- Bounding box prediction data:
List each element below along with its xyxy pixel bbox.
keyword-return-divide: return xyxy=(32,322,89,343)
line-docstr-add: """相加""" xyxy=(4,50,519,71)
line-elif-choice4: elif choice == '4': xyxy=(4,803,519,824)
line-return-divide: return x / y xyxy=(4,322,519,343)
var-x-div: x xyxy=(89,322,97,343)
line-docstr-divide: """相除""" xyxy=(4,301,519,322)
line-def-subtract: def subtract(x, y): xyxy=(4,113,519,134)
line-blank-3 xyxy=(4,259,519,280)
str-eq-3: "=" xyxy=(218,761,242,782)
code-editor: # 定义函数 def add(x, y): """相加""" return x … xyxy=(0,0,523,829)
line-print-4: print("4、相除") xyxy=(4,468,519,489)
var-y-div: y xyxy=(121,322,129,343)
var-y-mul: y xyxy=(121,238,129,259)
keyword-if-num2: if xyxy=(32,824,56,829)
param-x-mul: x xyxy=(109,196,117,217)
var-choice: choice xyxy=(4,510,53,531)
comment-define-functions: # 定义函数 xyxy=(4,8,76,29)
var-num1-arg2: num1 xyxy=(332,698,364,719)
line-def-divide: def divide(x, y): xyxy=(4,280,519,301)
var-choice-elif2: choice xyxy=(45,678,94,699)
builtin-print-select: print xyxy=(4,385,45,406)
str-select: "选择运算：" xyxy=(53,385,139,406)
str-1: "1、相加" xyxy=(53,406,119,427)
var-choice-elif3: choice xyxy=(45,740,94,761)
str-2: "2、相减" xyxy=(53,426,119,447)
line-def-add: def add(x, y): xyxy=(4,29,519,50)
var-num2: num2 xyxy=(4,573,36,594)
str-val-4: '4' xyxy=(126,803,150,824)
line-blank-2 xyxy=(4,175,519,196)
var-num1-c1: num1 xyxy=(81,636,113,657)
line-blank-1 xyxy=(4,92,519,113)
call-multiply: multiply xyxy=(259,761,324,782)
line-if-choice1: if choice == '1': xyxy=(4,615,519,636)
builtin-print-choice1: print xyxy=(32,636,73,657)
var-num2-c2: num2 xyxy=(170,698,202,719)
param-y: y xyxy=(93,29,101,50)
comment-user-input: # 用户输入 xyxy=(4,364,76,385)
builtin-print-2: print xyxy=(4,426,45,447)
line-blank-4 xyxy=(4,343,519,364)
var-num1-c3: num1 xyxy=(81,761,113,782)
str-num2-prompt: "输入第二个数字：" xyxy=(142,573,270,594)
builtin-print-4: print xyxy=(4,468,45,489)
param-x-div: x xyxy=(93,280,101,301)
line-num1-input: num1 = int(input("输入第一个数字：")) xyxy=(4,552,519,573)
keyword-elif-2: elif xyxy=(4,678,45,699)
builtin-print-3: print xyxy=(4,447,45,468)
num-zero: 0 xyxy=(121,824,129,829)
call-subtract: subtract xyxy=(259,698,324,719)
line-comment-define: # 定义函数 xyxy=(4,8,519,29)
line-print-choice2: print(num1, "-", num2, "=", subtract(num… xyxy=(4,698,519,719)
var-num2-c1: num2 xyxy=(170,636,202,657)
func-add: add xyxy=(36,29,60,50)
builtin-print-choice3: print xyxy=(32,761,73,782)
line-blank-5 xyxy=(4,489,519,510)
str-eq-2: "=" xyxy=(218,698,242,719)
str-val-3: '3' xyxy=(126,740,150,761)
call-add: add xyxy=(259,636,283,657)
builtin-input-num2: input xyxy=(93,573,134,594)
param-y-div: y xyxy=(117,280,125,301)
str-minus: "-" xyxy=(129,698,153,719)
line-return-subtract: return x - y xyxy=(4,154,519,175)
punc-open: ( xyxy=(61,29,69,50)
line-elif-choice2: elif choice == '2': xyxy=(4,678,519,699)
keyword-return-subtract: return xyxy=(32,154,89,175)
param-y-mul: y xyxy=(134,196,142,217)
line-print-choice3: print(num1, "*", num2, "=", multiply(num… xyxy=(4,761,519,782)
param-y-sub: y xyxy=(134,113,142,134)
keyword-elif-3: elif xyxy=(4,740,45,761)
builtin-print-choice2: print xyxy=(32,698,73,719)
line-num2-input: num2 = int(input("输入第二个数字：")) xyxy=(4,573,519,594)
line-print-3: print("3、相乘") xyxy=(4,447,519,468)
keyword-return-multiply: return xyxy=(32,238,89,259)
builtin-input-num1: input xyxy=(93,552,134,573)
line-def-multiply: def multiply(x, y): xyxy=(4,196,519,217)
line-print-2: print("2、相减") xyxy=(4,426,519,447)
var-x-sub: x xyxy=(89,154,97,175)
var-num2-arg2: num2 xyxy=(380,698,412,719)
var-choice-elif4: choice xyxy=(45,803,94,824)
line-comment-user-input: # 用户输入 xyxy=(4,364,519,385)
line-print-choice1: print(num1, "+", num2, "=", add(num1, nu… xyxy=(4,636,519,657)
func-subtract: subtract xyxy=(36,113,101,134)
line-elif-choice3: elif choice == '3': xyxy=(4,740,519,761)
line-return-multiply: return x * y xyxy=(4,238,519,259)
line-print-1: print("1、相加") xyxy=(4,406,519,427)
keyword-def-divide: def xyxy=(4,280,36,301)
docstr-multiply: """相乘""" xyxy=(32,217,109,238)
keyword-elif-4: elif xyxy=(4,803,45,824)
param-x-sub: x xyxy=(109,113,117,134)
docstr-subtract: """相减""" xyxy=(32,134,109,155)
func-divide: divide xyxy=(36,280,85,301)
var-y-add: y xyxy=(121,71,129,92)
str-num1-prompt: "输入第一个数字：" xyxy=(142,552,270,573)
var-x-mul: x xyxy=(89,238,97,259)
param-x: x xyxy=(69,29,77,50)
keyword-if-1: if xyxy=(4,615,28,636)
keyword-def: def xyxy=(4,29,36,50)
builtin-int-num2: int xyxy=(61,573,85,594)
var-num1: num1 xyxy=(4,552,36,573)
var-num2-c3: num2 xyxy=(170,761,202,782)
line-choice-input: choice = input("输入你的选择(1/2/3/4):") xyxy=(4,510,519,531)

- Required work: Show all lines in the records above that hold "builtin".

- Output of the exercise:
builtin-print-select: print xyxy=(4,385,45,406)
builtin-print-choice1: print xyxy=(32,636,73,657)
builtin-print-2: print xyxy=(4,426,45,447)
builtin-print-4: print xyxy=(4,468,45,489)
builtin-print-3: print xyxy=(4,447,45,468)
builtin-print-choice3: print xyxy=(32,761,73,782)
builtin-input-num2: input xyxy=(93,573,134,594)
builtin-print-choice2: print xyxy=(32,698,73,719)
builtin-input-num1: input xyxy=(93,552,134,573)
builtin-int-num2: int xyxy=(61,573,85,594)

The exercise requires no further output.